Posted by: istop4books | March 23, 2011

In Praise of the Stepmother, Martin Vargas Llosa

This short novella centers around 4 characters who live in a large home in Lima, Peru, Rigoberto, a widow recently remarried to Lucrecia, Alfonso (Foncho) his prepubescent son, and Justiniana, the maid.

As the book opens, we learn of the erotic and sexual lives of Rigoberto and Lucrecia, much of which is driven by Rigoberto’s fantasies formulated from paintings. Through the use of exquisite colored plates, 4 nudes and 2 abstracts, Rigoberto weaves erotic fantasies, and colors his love life with Lucrecia in a world more imaginary than real, of what he wishes she were than what she really is. He showers her with affection but the reader is left wondering if he truly knows her, or if he has created an illusion of her. (Reading the book requires detained observation of these plates.)
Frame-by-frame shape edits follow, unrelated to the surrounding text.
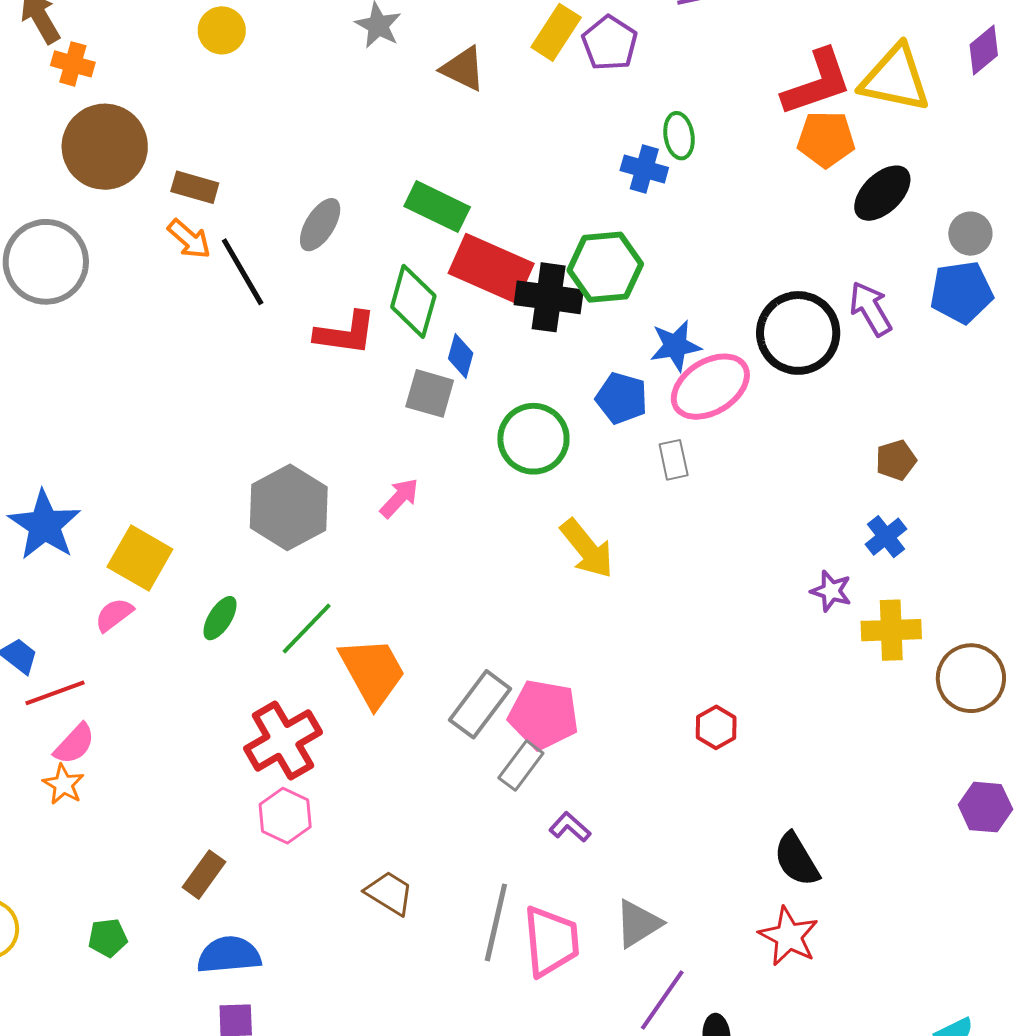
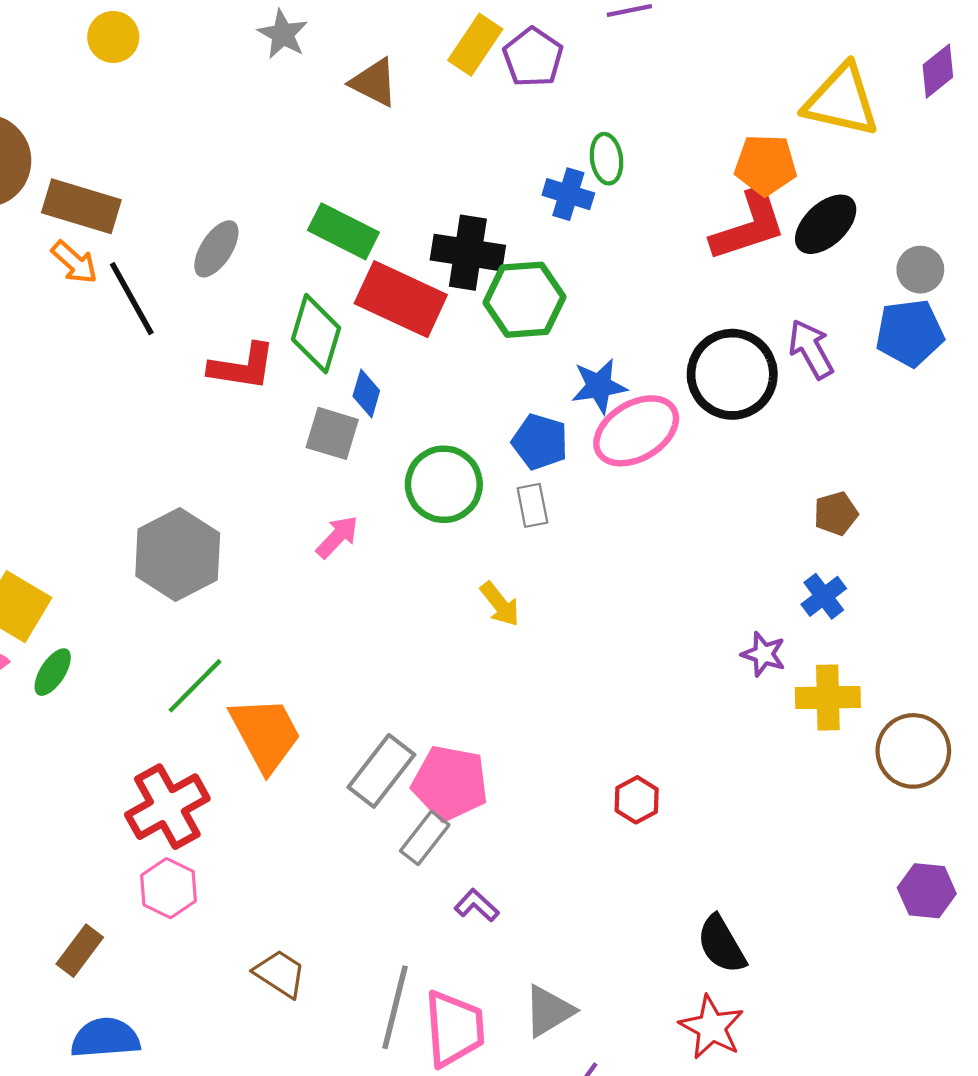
red L-shape: (817, 83) -> (749, 226), moved
brown rectangle: (195, 187) -> (81, 206), size x1.5
black cross: (549, 297) -> (468, 253), moved
gray rectangle: (674, 460) -> (532, 505), moved
pink arrow: (399, 498) -> (337, 537), moved
yellow arrow: (587, 549) -> (500, 604), size x0.7
green ellipse: (220, 618) -> (53, 672), moved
Parallel to this, we learn of the obsessive rituals that Don Rigoberto performs on a nightly basis, each day of the week concentrating on a different part of his body. This is one area where he feels wholly and completely in control. “His iron will to control the unpleasant arbitrary acts of his body, forcing it to exist within certain aesthetic rules, never going beyond limits fixed by his sovereign taste – and, to a certain extent, Lucrecia’s – thanks to techniques of extirpation, trimming, expulsion, irrigation, friction, tonsure, polishing, et cetera, which he had finally mastered, as an excellent workman masters his craft, isolated him from the rest of humanity and produced in him that miraculous sensation – which would reach its apogee when he joined his wife in the darkness of the bedroom – of having escaped from time.” The writing is fascinating and held me in its grip even as I read, with a degree of astonishment, the incredibly detailed account of, among other ablutions, the evacuation of his bowels. Three page’s worth of intricate descriptions of this task. It blows my mind to think that anyone could include this in a short book and make it work. Vargas Llosa does just that.

So far so good. Enter the uncomfortable, controversial, creepy arena of the novel. Very quickly we learn of the intense relation erupting between Lucrecia and her prepubescent, cherubic, angelic looking, innocent stepson. His age is not specified, however, at one point Lucrecia has to kneel so that their heads are at equal levels. 10, 11 years old? Alfonso spies on his stepmother during her nightly bath and manipulates a situation through hugs, kisses and threats – a bit of a stretch for me – until achieving his purpose. OK – this made me horrificably uncomfortable having brought up 3 boys of my own. On the other hand, Lucrecia, who has recently turned 40 (and from experience I totally understand how traumatic that birthday can indeed be), has vowed to never grow old and ugly – to remain beautiful at any cost. It is in this frame of mind that Lucrecia alters reality to justify her needs, throws caution to the wind, comes up with a moral justification to the behavior that she knows to be immoral. In doing so, she reinforces her perception of youth, and perceives Foncho’s cherubic, innocent face as validation that what she was doing was justifiable. After all how can anyone so beautiful be diabolic? Impossible.

And so it is that the surreal world created by Rigoberto and Lucrecia cracked.